In Chapter 2, we evaluated county-level associations between modeled values of the probability of private well arsenic exceeding 10 µg/L and CWS arsenic concentrations for 2,231 counties in the conterminous US, using time invariant private well arsenic estimates and CWS arsenic estimates for two time periods. Nationwide, county-level CWS arsenic concentrations increased by 8.4 µg/L per 100% increase in the probability of private well arsenic exceeding 10 µg/L for 2006 – 2008 (the initial compliance monitoring period after MCL implementation), and by 7.3 µg/L for 2009 – 2011 (the second monitoring period following MCL implementation) (1.1 µg/L mean decline over time). Regional differences in this temporal decline suggest that interventions to implement the MCL were more pronounced in regions served primarily by groundwater. The strong association between private well and CWS arsenic in Rural, American Indian, and Semi Urban, Hispanic counties suggests that future research and regulatory support are needed to reduce water arsenic exposures in these vulnerable subpopulations. This comparison of arsenic exposure values from major private and public drinking water sources nationwide is critical to future assessments of drinking water arsenic exposure and health outcomes.
In Chapter 3, we aimed to determine the association between drinking water arsenic estimates and urinary arsenic concentrations in the 2003-2014 National Health and Nutrition Examination Survey (NHANES). We evaluated 11,088 participants from the 2003-2014 NHANES cycles. For each participant, we assigned private well and CWS arsenic levels according to county of residence using estimates previously derived by the U.S. Environmental Protection Agency and U.S. Geological Survey. We used recalibrated urinary dimethylarsinate (rDMA) to reflect the internal dose of estimated water arsenic by applying a previously validated, residual-based method that removes the contribution of dietary arsenic sources. We compared the adjusted geometric mean ratios and corresponding percent change of urinary rDMA across tertiles of private well and CWS arsenic levels, with the lowest tertile as the reference. Comparisons were made overall and stratified by census region and race/ethnicity.

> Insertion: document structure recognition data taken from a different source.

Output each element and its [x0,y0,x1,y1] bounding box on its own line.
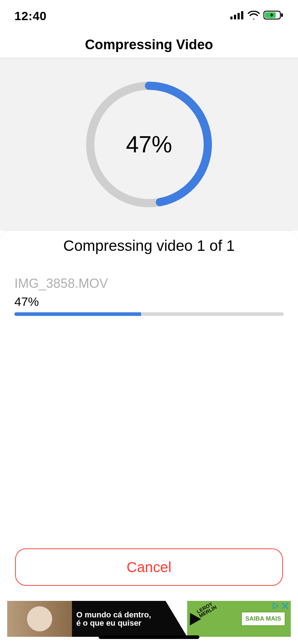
file-percent-label: 47% [14,295,284,309]
home-indicator[interactable] [99,635,199,639]
linear-progress-fill [14,312,141,316]
ad-cta-label: SAIBA MAIS [245,615,281,622]
wifi-icon [248,11,260,21]
progress-percent-label: 47% [81,76,217,213]
ad-image [7,601,72,637]
progress-area: 47% [0,58,298,231]
file-name: IMG_3858.MOV [14,276,284,291]
battery-charging-icon [263,10,284,21]
status-bar: 12:40 [0,0,298,32]
ad-text-block: O mundo cá dentro, é o que eu quiser [72,601,166,637]
svg-rect-5 [281,13,283,17]
page-title: Compressing Video [85,37,213,52]
spacer [0,316,298,548]
cancel-wrap: Cancel [0,548,298,597]
ad-people-placeholder [27,606,52,631]
svg-rect-0 [230,17,232,19]
linear-progress [14,312,284,316]
svg-rect-2 [238,13,240,19]
ad-cta-button[interactable]: SAIBA MAIS [241,612,286,626]
cancel-button-label: Cancel [127,559,172,575]
ad-brand-logo: LEROY MERLIN [185,601,218,625]
progress-card: Compressing video 1 of 1 IMG_3858.MOV 47… [0,231,298,644]
progress-ring: 47% [81,76,217,213]
ad-choices-badge[interactable] [272,602,289,610]
screen: 12:40 [0,0,298,644]
svg-rect-3 [241,11,243,19]
ad-line2: é o que eu quiser [76,619,166,627]
file-block: IMG_3858.MOV 47% [0,276,298,316]
ad-brand-text: LEROY MERLIN [196,601,217,618]
ad-right: LEROY MERLIN SAIBA MAIS [187,601,291,637]
status-icons [230,10,284,21]
card-title: Compressing video 1 of 1 [0,237,298,254]
cancel-button[interactable]: Cancel [15,548,283,586]
status-time: 12:40 [14,9,46,23]
ad-banner[interactable]: O mundo cá dentro, é o que eu quiser LER… [7,601,291,637]
svg-rect-1 [234,15,236,19]
ad-diagonal [166,601,187,637]
adchoices-icon [272,602,279,610]
close-icon[interactable] [281,602,289,610]
ad-line1: O mundo cá dentro, [76,611,166,619]
cellular-icon [230,11,244,21]
header: Compressing Video [0,32,298,58]
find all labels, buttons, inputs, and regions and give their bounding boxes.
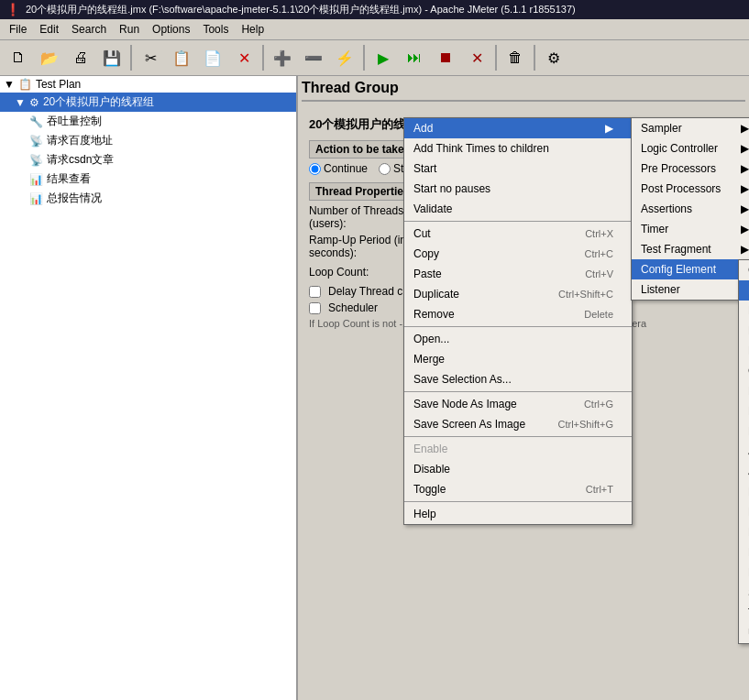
toolbar-delete[interactable]: ✕ [229, 43, 259, 72]
submenu-post-processors[interactable]: Post Processors ▶ [632, 179, 749, 199]
ctx-sep3 [404, 391, 632, 392]
submenu-arrow: ▶ [741, 162, 749, 175]
submenu-user-defined-vars[interactable]: User Defined Variables [739, 623, 749, 643]
ctx-sep1 [404, 221, 632, 222]
toolbar-start[interactable]: ▶ [369, 43, 398, 72]
submenu-test-fragment[interactable]: Test Fragment ▶ [632, 239, 749, 259]
submenu-http-auth[interactable]: HTTP Authorization Manager [739, 421, 749, 442]
ctx-sep2 [404, 326, 632, 327]
menu-file[interactable]: File [4, 21, 32, 38]
toolbar-remove[interactable]: ➖ [299, 43, 328, 72]
scheduler-checkbox[interactable] [309, 302, 321, 314]
toolbar-stop[interactable]: ⏹ [431, 43, 460, 72]
toolbar-cut[interactable]: ✂ [136, 43, 165, 72]
submenu-random-variable[interactable]: Random Variable [739, 563, 749, 583]
tree-item-threadgroup[interactable]: ▼ ⚙ 20个模拟用户的线程组 [0, 93, 296, 112]
submenu-http-request-defaults[interactable]: HTTP Request Defaults [739, 341, 749, 361]
toolbar-open[interactable]: 📂 [35, 43, 64, 72]
tree-label: 20个模拟用户的线程组 [43, 94, 154, 110]
submenu-http-cache[interactable]: HTTP Cache Manager [739, 321, 749, 341]
toolbar-add[interactable]: ➕ [268, 43, 297, 72]
submenu-jdbc-connection[interactable]: JDBC Connection Configuration [739, 442, 749, 462]
submenu-config-element[interactable]: Config Element ▶ [632, 259, 749, 279]
toolbar-copy[interactable]: 📋 [167, 43, 196, 72]
menu-tools[interactable]: Tools [197, 21, 234, 38]
tree-item-csdn[interactable]: 📡 请求csdn文章 [0, 150, 296, 170]
toolbar-start-no-pause[interactable]: ⏭ [400, 43, 429, 72]
menu-run[interactable]: Run [114, 21, 145, 38]
submenu-arrow: ▶ [605, 122, 613, 135]
ctx-copy[interactable]: Copy Ctrl+C [404, 244, 632, 264]
tree-item-baidu[interactable]: 📡 请求百度地址 [0, 131, 296, 150]
submenu-arrow: ▶ [741, 142, 749, 155]
submenu-pre-processors[interactable]: Pre Processors ▶ [632, 159, 749, 179]
ctx-duplicate[interactable]: Duplicate Ctrl+Shift+C [404, 284, 632, 304]
ctx-save-screen-image[interactable]: Save Screen As Image Ctrl+Shift+G [404, 414, 632, 434]
ctx-enable: Enable [404, 439, 632, 459]
submenu-listener[interactable]: Listener ▶ [632, 279, 749, 300]
tree-icon: 📊 [29, 192, 43, 205]
ctx-merge[interactable]: Merge [404, 349, 632, 369]
ctx-help[interactable]: Help [404, 504, 632, 524]
ctx-start-no-pauses[interactable]: Start no pauses [404, 179, 632, 199]
ctx-start[interactable]: Start [404, 159, 632, 179]
menu-search[interactable]: Search [66, 21, 112, 38]
ctx-open[interactable]: Open... [404, 329, 632, 349]
ctx-disable[interactable]: Disable [404, 459, 632, 479]
submenu-ldap-extended[interactable]: LDAP Extended Request Defaults [739, 502, 749, 522]
submenu-keystore[interactable]: Keystore Configuration [739, 482, 749, 502]
main-layout: ▼ 📋 Test Plan ▼ ⚙ 20个模拟用户的线程组 🔧 吞吐量控制 📡 … [0, 76, 749, 700]
ctx-save-node-image[interactable]: Save Node As Image Ctrl+G [404, 394, 632, 414]
submenu-http-header[interactable]: HTTP Header Manager [739, 280, 749, 301]
submenu-csv-data[interactable]: CSV Data Set Config [739, 260, 749, 280]
submenu-tcp-sampler-config[interactable]: TCP Sampler Config [739, 603, 749, 623]
submenu-java-request[interactable]: Java Request Defaults [739, 462, 749, 482]
submenu-login-config[interactable]: Login Config Element [739, 542, 749, 563]
tree-icon: 📊 [29, 173, 43, 186]
toolbar-shutdown[interactable]: ✕ [462, 43, 491, 72]
tree-item-results[interactable]: 📊 结果查看 [0, 170, 296, 189]
tree-label: 请求百度地址 [47, 133, 113, 148]
tree-item-report[interactable]: 📊 总报告情况 [0, 189, 296, 208]
ctx-paste[interactable]: Paste Ctrl+V [404, 264, 632, 284]
tree-icon: 📡 [29, 154, 43, 167]
ctx-add[interactable]: Add ▶ [404, 118, 632, 138]
toolbar-run-clear[interactable]: ⚡ [330, 43, 359, 72]
toolbar-print[interactable]: 🖨 [66, 43, 95, 72]
submenu-arrow: ▶ [741, 202, 749, 215]
submenu-simple-config[interactable]: Simple Config Element [739, 583, 749, 603]
toolbar-settings[interactable]: ⚙ [539, 43, 568, 72]
ctx-add-think-times[interactable]: Add Think Times to children [404, 138, 632, 159]
submenu-ftp-request[interactable]: FTP Request Defaults [739, 401, 749, 421]
ctx-toggle[interactable]: Toggle Ctrl+T [404, 479, 632, 499]
toolbar-paste[interactable]: 📄 [198, 43, 227, 72]
submenu-ldap-request[interactable]: LDAP Request Defaults [739, 522, 749, 542]
submenu-logic-controller[interactable]: Logic Controller ▶ [632, 138, 749, 159]
submenu-timer[interactable]: Timer ▶ [632, 219, 749, 239]
ctx-save-selection[interactable]: Save Selection As... [404, 369, 632, 389]
toolbar-clear-all[interactable]: 🗑 [501, 43, 530, 72]
delay-thread-checkbox[interactable] [309, 286, 321, 298]
menu-options[interactable]: Options [147, 21, 195, 38]
submenu-assertions[interactable]: Assertions ▶ [632, 199, 749, 219]
tree-label: Test Plan [36, 78, 81, 91]
scheduler-label: Scheduler [328, 301, 378, 314]
ctx-remove[interactable]: Remove Delete [404, 304, 632, 324]
ctx-validate[interactable]: Validate [404, 199, 632, 219]
toolbar-new[interactable]: 🗋 [4, 43, 33, 72]
ctx-cut[interactable]: Cut Ctrl+X [404, 224, 632, 244]
radio-continue[interactable]: Continue [309, 162, 368, 175]
toolbar-save[interactable]: 💾 [97, 43, 127, 72]
tree-item-throughput[interactable]: 🔧 吞吐量控制 [0, 112, 296, 131]
tree-icon: 🔧 [29, 115, 43, 128]
submenu-http-cookie[interactable]: HTTP Cookie Manager [739, 301, 749, 321]
submenu-sampler[interactable]: Sampler ▶ [632, 118, 749, 138]
tree-icon: ⚙ [29, 96, 39, 109]
tree-item-testplan[interactable]: ▼ 📋 Test Plan [0, 76, 296, 93]
arrow-icon: ▼ [15, 96, 26, 109]
menu-help[interactable]: Help [236, 21, 270, 38]
menu-edit[interactable]: Edit [34, 21, 64, 38]
submenu-counter[interactable]: Counter [739, 361, 749, 381]
submenu-dns-cache[interactable]: DNS Cache Manager [739, 381, 749, 401]
menu-bar: File Edit Search Run Options Tools Help [0, 19, 749, 40]
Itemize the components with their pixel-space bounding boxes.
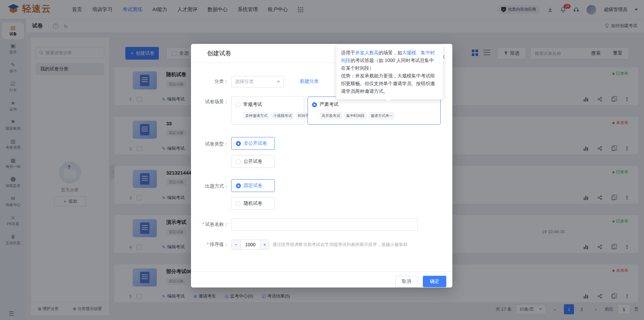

Overall, the geometric mean of urinary rDMA was 2.52 (2.30, 2.77) µg/L among private well users and 2.64 (2.57, 2.72) µg/L among CWS users. Urinary rDMA was highest among participants in the West and South, and among Mexican American, Other Hispanic, and Non-Hispanic Other participants. Urinary rDMA levels were 25% (95% confidence interval (CI): 17-34%) and 20% (95% CI: 12-29%) higher comparing the highest to the lowest tertile of CWS and private well arsenic, respectively. The strongest associations between water arsenic and urinary rDMA were observed among participants in the South, West, and among Mexican American and Non-Hispanic White and Black participants. Both private wells and regulated CWSs are associated with inorganic arsenic internal dose as reflected in urine in the general U.S. population.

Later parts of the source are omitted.